→ **Description of the task**
Wherever the word "mono" shows up in the data, report the line it sits in.

═══ Records shown ═══

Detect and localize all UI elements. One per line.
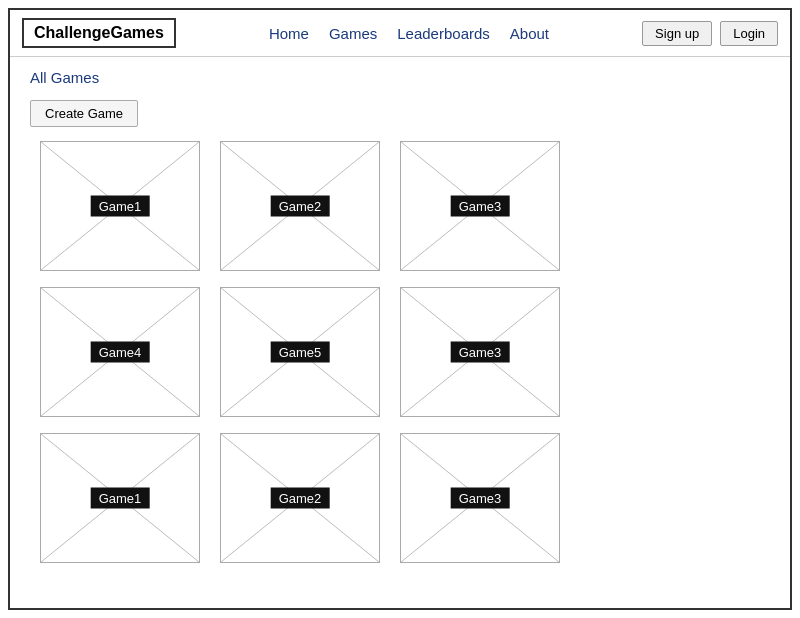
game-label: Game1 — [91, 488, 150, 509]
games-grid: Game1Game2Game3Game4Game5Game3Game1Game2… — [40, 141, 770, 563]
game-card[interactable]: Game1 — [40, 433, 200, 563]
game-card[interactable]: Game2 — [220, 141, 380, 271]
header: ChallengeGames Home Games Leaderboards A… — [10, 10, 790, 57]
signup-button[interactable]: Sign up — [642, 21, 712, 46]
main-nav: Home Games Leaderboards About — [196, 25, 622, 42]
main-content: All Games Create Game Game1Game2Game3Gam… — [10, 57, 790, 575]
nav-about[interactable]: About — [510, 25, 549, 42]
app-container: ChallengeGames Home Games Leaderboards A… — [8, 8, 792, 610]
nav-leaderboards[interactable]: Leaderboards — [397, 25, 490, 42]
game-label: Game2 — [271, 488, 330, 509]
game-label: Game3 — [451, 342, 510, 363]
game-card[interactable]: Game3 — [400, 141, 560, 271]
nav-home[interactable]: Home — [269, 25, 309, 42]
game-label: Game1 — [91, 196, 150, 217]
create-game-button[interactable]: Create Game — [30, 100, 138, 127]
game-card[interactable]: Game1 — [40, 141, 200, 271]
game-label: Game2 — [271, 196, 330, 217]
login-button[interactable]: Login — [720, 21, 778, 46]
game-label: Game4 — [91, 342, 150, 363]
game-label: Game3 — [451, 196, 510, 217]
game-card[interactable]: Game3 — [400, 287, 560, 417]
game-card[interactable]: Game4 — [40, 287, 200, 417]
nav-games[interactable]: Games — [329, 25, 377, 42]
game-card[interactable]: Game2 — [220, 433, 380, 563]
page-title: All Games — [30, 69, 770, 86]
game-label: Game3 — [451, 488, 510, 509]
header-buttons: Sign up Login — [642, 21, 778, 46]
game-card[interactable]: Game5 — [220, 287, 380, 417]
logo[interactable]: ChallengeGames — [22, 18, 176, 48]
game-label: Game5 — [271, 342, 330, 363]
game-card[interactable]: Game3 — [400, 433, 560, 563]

═══
═══ Records shown ═══

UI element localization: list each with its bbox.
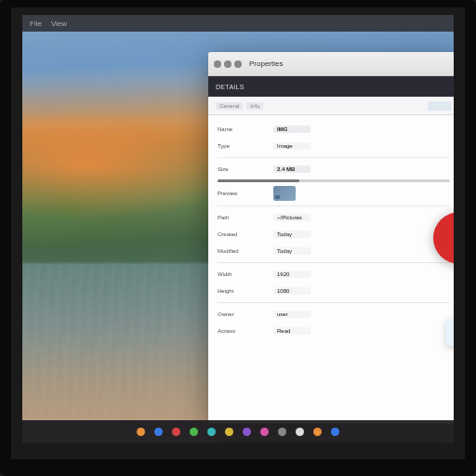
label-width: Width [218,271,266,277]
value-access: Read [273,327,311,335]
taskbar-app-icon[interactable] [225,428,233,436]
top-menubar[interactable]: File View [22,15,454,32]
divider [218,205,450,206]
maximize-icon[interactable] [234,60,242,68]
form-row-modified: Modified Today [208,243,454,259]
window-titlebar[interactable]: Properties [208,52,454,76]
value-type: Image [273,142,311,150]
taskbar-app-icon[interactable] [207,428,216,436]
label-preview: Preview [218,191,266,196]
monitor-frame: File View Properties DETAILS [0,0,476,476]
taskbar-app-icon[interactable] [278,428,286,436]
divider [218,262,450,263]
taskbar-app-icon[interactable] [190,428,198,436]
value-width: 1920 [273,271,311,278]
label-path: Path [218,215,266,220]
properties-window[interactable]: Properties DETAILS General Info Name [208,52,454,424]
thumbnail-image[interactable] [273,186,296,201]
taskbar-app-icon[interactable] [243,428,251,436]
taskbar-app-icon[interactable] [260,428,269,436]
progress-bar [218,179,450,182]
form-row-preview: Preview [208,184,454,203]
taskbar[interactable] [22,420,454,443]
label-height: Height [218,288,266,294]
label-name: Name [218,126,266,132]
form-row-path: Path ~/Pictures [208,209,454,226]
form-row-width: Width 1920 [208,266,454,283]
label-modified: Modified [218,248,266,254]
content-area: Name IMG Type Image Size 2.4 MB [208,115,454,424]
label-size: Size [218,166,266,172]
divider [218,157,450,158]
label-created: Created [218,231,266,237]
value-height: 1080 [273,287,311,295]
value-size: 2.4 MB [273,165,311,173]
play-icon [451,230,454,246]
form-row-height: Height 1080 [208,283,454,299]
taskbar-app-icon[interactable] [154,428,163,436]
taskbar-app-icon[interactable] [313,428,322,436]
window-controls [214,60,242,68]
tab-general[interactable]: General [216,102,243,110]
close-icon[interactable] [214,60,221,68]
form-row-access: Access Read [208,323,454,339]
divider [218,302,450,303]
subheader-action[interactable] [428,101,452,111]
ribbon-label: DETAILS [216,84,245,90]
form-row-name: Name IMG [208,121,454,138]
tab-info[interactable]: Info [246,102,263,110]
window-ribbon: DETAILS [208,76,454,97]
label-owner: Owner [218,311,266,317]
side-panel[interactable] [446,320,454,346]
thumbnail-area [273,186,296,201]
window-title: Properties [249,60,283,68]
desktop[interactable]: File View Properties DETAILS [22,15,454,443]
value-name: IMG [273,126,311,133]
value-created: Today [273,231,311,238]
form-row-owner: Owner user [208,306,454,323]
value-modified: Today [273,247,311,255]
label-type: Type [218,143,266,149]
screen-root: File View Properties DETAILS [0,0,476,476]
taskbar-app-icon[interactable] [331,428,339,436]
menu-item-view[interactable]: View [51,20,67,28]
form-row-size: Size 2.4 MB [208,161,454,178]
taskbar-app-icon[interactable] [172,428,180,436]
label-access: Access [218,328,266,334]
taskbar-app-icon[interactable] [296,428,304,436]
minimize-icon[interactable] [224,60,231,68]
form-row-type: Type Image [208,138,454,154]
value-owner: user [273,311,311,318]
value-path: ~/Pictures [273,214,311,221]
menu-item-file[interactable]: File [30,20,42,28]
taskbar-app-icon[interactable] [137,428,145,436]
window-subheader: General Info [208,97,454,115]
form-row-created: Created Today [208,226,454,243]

═══
═══ Records shown ═══

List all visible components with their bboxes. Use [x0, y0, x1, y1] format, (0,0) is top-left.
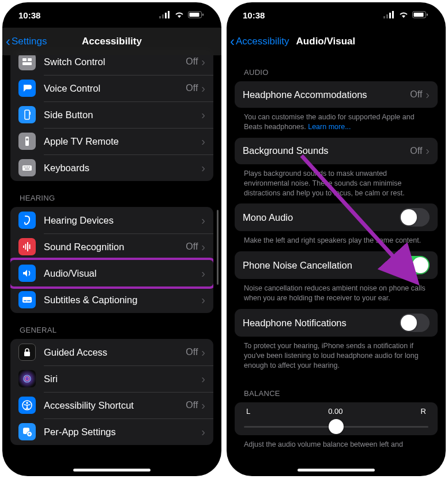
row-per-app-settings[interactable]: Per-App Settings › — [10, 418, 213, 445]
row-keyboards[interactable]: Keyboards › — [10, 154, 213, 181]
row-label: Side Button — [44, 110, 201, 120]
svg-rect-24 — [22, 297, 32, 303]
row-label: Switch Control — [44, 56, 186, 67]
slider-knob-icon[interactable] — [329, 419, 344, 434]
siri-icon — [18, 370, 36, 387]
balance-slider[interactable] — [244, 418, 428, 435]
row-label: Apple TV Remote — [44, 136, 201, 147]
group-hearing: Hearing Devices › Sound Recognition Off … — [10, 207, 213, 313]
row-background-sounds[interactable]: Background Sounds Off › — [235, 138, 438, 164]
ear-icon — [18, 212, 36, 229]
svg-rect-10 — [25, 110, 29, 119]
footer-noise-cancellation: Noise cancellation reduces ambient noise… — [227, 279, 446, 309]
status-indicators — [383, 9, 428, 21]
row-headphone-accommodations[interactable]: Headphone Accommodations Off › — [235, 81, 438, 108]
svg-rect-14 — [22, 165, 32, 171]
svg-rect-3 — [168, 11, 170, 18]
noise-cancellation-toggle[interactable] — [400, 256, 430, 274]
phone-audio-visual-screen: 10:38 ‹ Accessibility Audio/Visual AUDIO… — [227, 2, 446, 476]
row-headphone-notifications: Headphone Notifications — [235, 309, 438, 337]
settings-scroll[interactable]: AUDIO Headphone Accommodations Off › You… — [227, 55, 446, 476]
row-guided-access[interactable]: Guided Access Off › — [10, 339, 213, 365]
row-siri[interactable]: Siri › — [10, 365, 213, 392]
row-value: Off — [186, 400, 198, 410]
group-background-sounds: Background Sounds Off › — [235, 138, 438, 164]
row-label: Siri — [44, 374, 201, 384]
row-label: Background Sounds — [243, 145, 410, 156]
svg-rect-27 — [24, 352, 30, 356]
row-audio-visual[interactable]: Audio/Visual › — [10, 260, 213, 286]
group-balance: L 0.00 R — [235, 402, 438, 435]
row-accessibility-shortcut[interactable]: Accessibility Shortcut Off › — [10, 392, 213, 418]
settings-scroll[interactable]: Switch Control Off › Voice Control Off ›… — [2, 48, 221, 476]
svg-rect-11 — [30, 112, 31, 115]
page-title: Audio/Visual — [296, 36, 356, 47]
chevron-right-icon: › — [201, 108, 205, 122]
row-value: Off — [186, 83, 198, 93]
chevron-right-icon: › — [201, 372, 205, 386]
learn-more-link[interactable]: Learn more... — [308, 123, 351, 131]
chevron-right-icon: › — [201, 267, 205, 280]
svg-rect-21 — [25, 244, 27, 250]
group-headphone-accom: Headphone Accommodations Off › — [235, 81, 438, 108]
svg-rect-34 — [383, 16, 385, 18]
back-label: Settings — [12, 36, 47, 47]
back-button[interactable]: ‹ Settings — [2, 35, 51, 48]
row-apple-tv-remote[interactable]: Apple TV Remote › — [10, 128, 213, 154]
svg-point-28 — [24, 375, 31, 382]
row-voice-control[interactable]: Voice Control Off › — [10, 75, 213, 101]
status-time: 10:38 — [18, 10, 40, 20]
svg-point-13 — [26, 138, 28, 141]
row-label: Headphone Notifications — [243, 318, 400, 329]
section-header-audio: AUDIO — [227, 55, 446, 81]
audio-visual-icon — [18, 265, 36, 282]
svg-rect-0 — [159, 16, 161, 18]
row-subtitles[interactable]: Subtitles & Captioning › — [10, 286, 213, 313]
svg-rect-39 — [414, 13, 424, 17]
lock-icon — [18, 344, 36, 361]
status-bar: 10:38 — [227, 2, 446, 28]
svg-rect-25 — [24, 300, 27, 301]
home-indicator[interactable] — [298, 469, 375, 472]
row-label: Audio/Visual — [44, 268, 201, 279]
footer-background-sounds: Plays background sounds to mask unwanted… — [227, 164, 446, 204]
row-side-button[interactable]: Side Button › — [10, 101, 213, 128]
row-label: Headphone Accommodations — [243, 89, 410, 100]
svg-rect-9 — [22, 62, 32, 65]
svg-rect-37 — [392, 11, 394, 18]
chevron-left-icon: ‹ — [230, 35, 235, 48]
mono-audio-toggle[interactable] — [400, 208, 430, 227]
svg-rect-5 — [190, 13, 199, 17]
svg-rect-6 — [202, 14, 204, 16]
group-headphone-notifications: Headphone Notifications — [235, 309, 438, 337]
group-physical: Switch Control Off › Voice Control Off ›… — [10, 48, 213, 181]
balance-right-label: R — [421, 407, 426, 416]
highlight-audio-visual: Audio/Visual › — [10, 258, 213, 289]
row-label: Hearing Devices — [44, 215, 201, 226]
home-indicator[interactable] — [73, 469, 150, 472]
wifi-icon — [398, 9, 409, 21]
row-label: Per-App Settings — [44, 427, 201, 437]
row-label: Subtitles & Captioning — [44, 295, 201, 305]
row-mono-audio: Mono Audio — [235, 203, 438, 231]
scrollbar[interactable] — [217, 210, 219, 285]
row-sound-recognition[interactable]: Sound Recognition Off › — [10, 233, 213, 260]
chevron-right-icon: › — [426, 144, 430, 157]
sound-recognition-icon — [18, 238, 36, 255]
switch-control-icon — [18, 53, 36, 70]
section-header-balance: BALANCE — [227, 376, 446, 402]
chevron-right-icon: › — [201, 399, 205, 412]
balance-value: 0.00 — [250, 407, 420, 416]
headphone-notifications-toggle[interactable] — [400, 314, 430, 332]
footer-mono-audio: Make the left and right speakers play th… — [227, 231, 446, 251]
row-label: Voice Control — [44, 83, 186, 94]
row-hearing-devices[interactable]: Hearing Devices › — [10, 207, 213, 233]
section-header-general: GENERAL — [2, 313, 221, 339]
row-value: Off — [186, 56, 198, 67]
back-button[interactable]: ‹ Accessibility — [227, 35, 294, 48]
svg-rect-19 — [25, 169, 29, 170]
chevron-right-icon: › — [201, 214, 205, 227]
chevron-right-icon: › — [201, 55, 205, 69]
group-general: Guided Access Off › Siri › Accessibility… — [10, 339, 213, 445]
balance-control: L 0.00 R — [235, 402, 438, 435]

═══

→ **Task answer**
mono-audio-toggle[interactable] — [400, 208, 430, 227]
row-mono-audio: Mono Audio — [235, 203, 438, 231]
footer-mono-audio: Make the left and right speakers play th… — [227, 231, 446, 251]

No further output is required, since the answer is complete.